Au terme de quelques rencontres, seul le troisième plus bas soumissionnaire, Xylem, a été déclaré conforme. Xylem proposait un système de refroidissement de l'huile des moteurs des pompes différent des autres, mais qui n'était pas celui demandé dans le devis.

«Lorsque le donneur d'ouvrage ne rejette pas une soumission qui ne respecte pas une exigence indiquée comme fondamentale dans l'appel d'offres, c'est l'intégrité même du processus contractuel qui s'en trouve affectée», souligne Me Denis Gallant dans son rapport de 65 pages déposé aujourd'hui lors du conseil municipal.

Lettre pré-datée

Au centre de cette affaire, repose aussi le dépôt d'une lettre de recommandation attestant de la fiabilité des pompes, un critère initialement requis pour remporter le contrat. Trois entreprises, dont Xylem, n'ont jamais déposé une telle lettre. Cette absence a toutefois été jugée de «non-conformité mineure» par le comité spécial, une «erreur» selon le BIG.

«Bien que certains puissent penser que le défaut de fournir la lettre n'est qu'un défaut de forme et qu'il ne s'agit que d'une simple lettre, il faut comprendre les conséquences d'accepter une soumission inadmissible... Certaines entreprises qui ont pris possession des cahiers des charges ont peut-être décidé de ne pas soumissionner à l'appel d'offres pour la seule et unique raison qu'en lisant les documents d'appel d'offres, elles pensaient ne pas être en mesure de fournir la lettre exigée», écrit Me Gallant dans son rapport.

Étrangement, lorsque le BIG a contacté les soumissionnaires pour obtenir une copie de leur lettre de recommandation ou d'expliquer la raison de cette omission, Xylem a envoyé une lettre qu'elle a pré-datée à juin 2014 alors que la lettre avait en fait été rédigée en septembre 2015, soit quinze mois plus tard.

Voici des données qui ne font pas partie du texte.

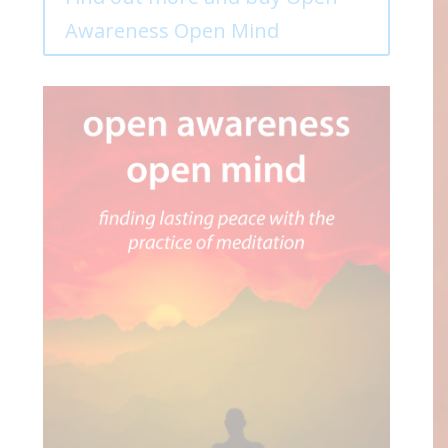
Awareness Open Mind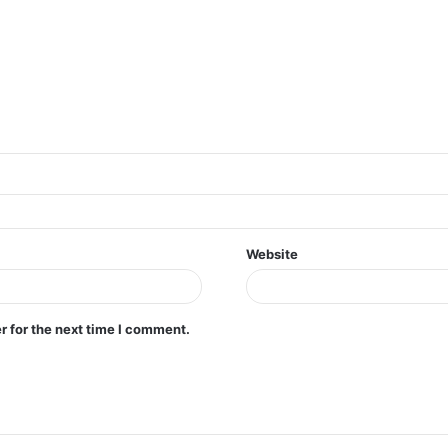
Website
r for the next time I comment.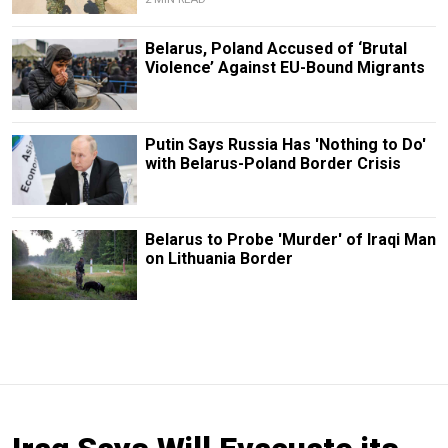
Belarus, Poland Accused of ‘Brutal
Violence’ Against EU-Bound Migrants
Putin Says Russia Has 'Nothing to Do'
with Belarus-Poland Border Crisis
Belarus to Probe 'Murder' of Iraqi Man
on Lithuania Border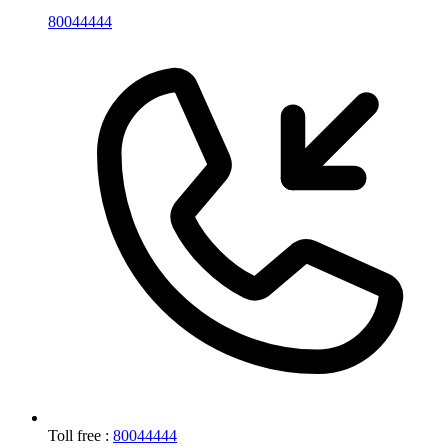
80044444
Toll free :
80044444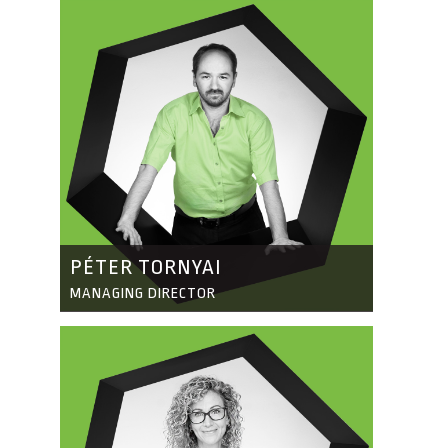
PÉTER TORNYAI
MANAGING DIRECTOR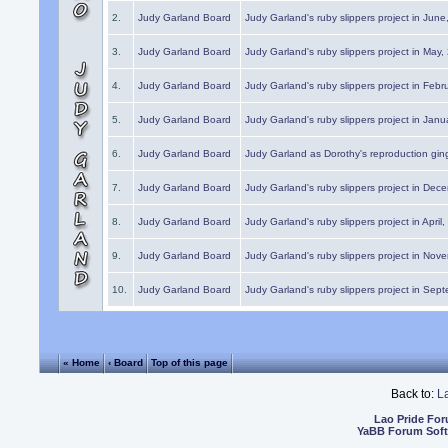
2.
Judy Garland Board
Judy Garland's ruby slippers project in Jun
3.
Judy Garland Board
Judy Garland's ruby slippers project in May
4.
Judy Garland Board
Judy Garland's ruby slippers project in Febr
5.
Judy Garland Board
Judy Garland's ruby slippers project in Janu
6.
Judy Garland Board
Judy Garland as Dorothy's reproduction gi
7.
Judy Garland Board
Judy Garland's ruby slippers project in Dec
8.
Judy Garland Board
Judy Garland's ruby slippers project in April
9.
Judy Garland Board
Judy Garland's ruby slippers project in Nov
10.
Judy Garland Board
Judy Garland's ruby slippers project in Sep
« Home
‹ Board
Top of this page
Back to:
L
Lao Pride Fo
YaBB Forum Sof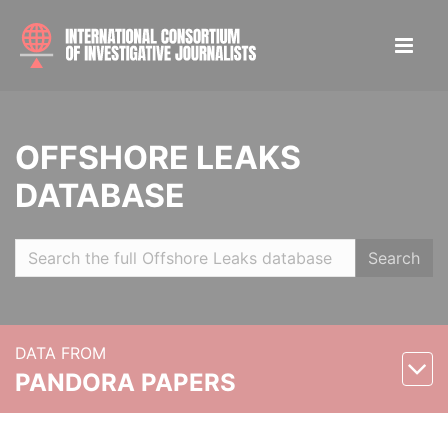
OFFSHORE LEAKS
DATABASE
Search
DATA FROM
PANDORA PAPERS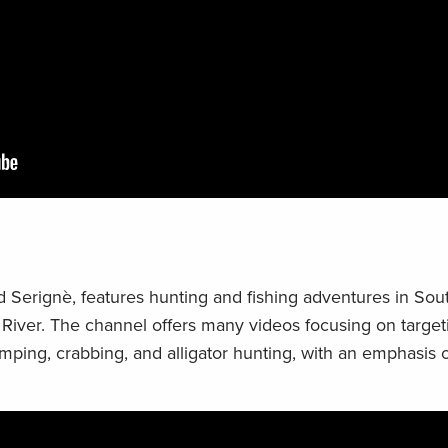
 Serignè, features hunting and fishing adventures in Sou
i River. The channel offers many videos focusing on targe
rimping, crabbing, and alligator hunting, with an emphasis 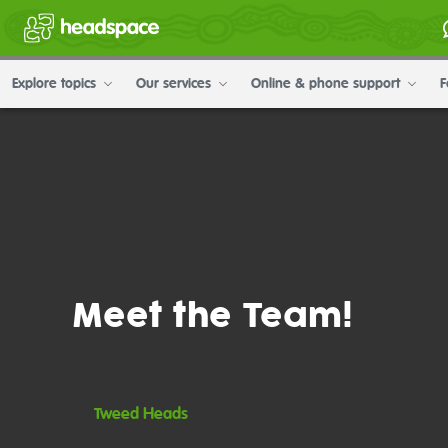
Explore topics
Our services
Online & phone support
F
Meet the Team!
Tweed Heads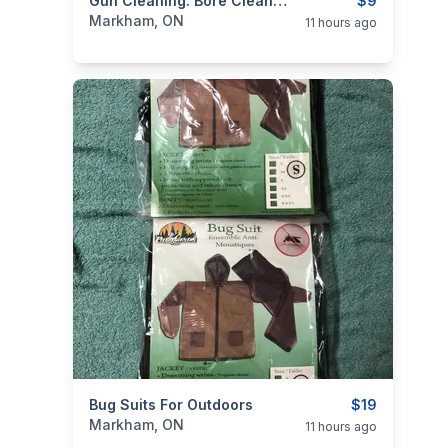
categories:
Sporting Goods
Gun Cleaning: Bore Cleaner & Lube
Guns
$9
Markham, ON
11 hours ago
categories:
Bug Suits For Outdoors
Sporting Goods
Camping and Surviva
$19
Markham, ON
11 hours ago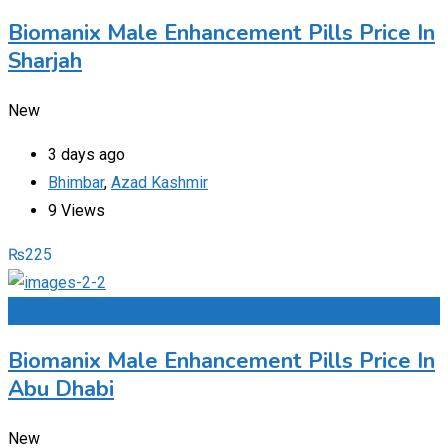
Biomanix Male Enhancement Pills Price In
Sharjah
New
3 days ago
Bhimbar
,
Azad Kashmir
9 Views
₨
225
Add to Favourites
Biomanix Male Enhancement Pills Price In
Abu Dhabi
New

Appelé à réagir, le maire de Montréal, Denis Coderre, s'est félicité d'avoir créé le poste d'inspecteur général. «Le processus fonctionne, on a quelqu'un qui lève le drapeau, je pense que c'est rassurant pour les payeurs de taxe», a-t-il déclaré lors d'une mêlée de presse à l'hôtel de ville. Il a ajouté que 1,4 million avait déjà été dépensé par la Ville dans ce contrat.